-- Information provided --
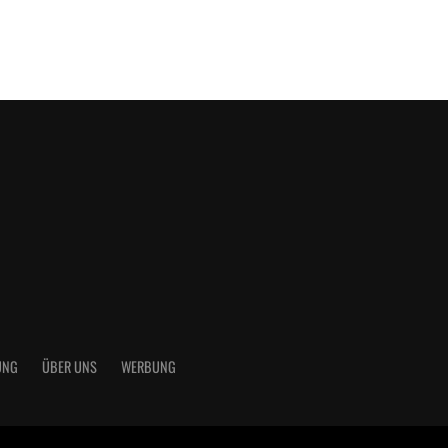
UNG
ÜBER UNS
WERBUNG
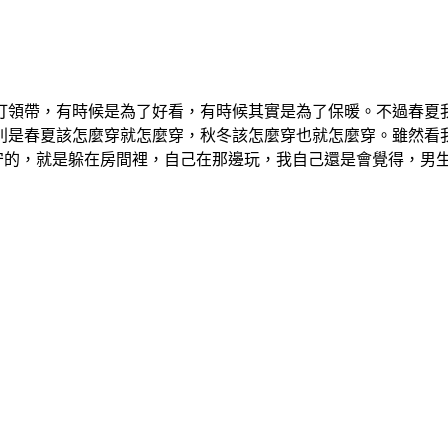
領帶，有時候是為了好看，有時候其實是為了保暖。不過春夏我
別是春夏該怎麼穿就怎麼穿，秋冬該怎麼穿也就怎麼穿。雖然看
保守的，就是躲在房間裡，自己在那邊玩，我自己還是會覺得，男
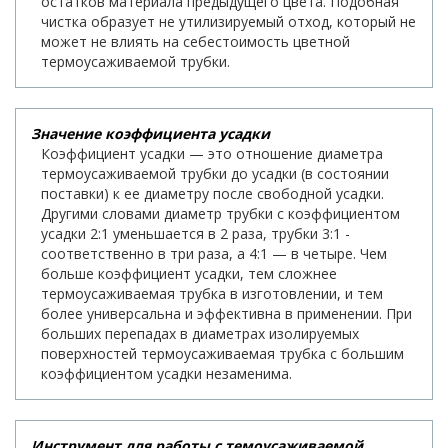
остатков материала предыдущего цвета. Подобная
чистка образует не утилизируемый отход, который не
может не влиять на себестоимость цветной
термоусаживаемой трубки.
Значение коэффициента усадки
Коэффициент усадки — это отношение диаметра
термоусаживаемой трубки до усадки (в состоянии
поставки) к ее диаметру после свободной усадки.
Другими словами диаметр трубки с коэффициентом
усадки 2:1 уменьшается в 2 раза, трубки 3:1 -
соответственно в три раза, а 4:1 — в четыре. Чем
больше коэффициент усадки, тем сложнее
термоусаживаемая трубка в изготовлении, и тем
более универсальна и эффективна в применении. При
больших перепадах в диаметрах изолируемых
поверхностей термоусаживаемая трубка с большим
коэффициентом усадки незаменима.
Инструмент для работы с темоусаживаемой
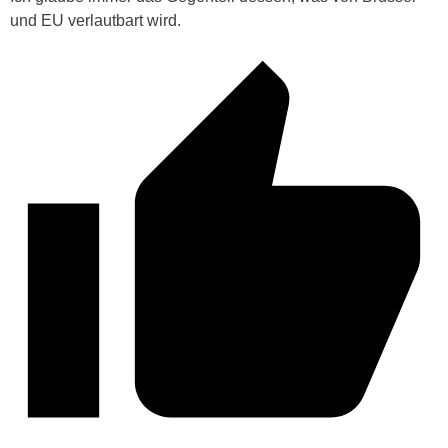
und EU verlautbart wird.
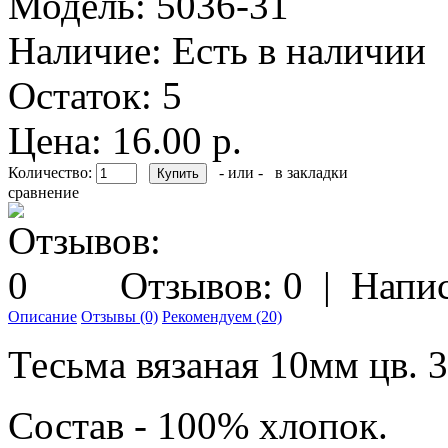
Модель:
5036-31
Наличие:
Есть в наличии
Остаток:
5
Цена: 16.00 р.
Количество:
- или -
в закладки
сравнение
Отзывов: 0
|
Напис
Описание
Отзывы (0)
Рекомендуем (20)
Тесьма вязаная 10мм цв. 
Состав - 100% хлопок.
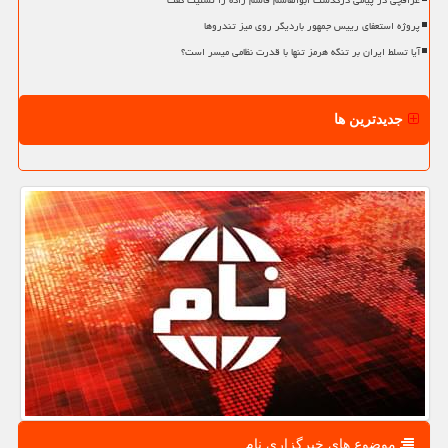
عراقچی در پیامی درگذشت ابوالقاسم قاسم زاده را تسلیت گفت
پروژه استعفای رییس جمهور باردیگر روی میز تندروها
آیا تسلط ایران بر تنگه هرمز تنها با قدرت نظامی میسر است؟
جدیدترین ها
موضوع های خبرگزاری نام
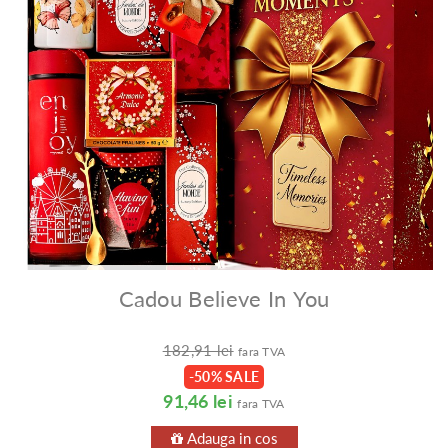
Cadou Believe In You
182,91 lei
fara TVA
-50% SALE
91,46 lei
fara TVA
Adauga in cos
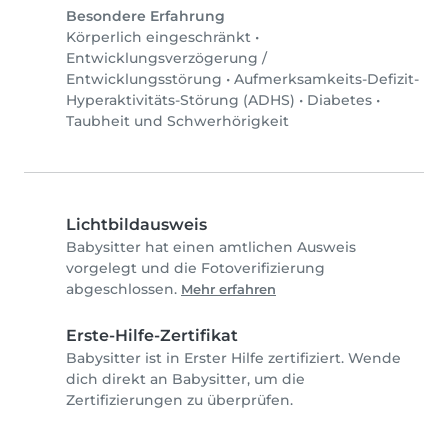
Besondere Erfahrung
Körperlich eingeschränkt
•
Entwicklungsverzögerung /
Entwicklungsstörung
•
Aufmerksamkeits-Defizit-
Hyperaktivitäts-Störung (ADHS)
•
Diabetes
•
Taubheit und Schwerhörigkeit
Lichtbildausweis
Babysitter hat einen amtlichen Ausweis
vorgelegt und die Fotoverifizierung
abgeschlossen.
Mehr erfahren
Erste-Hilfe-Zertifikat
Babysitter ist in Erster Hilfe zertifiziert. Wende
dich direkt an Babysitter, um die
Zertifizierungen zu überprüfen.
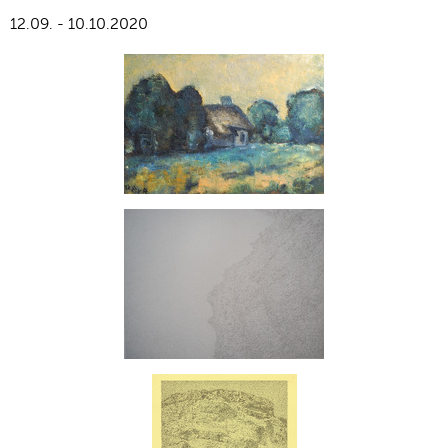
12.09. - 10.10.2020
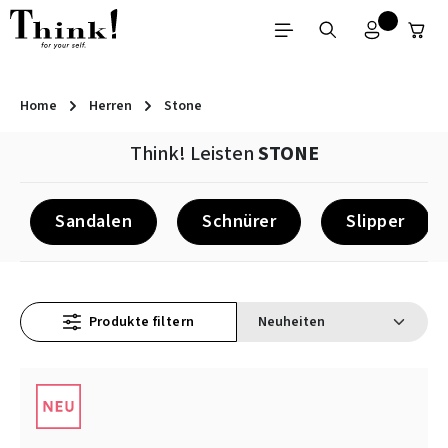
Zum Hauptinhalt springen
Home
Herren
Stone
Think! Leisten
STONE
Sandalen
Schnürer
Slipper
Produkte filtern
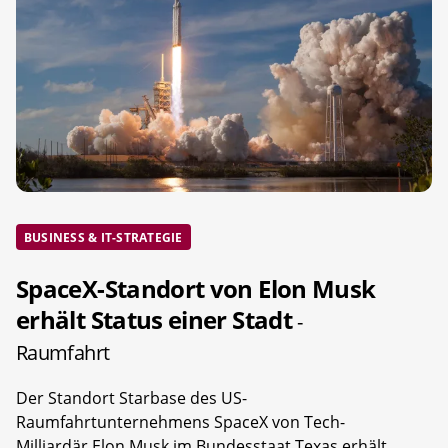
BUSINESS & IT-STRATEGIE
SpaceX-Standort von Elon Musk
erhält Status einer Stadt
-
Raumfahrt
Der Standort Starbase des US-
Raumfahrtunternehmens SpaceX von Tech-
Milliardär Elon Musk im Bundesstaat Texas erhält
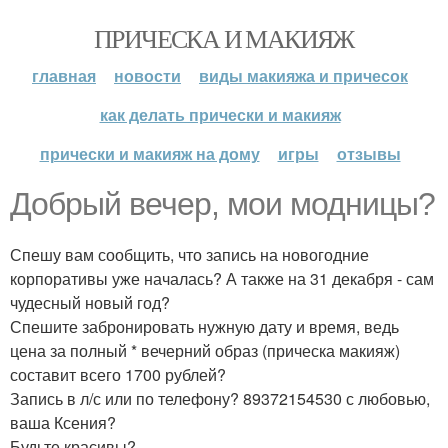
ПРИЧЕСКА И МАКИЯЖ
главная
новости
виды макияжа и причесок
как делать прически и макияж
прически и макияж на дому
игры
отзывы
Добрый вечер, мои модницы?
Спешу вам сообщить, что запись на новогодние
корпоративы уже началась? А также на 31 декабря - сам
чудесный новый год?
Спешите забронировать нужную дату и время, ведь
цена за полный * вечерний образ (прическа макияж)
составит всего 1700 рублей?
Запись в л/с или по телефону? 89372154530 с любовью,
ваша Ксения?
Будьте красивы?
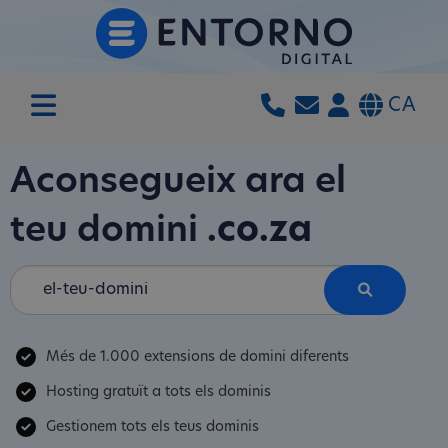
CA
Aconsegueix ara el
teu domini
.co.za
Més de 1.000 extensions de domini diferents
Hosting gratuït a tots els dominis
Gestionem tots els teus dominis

-- What to produce --
Each line of the entries where the string "коэффициентом" occurs should be shown.

-- Exercise response --
Другими словами диаметр трубки с коэффициентом
коэффициентом усадки незаменима.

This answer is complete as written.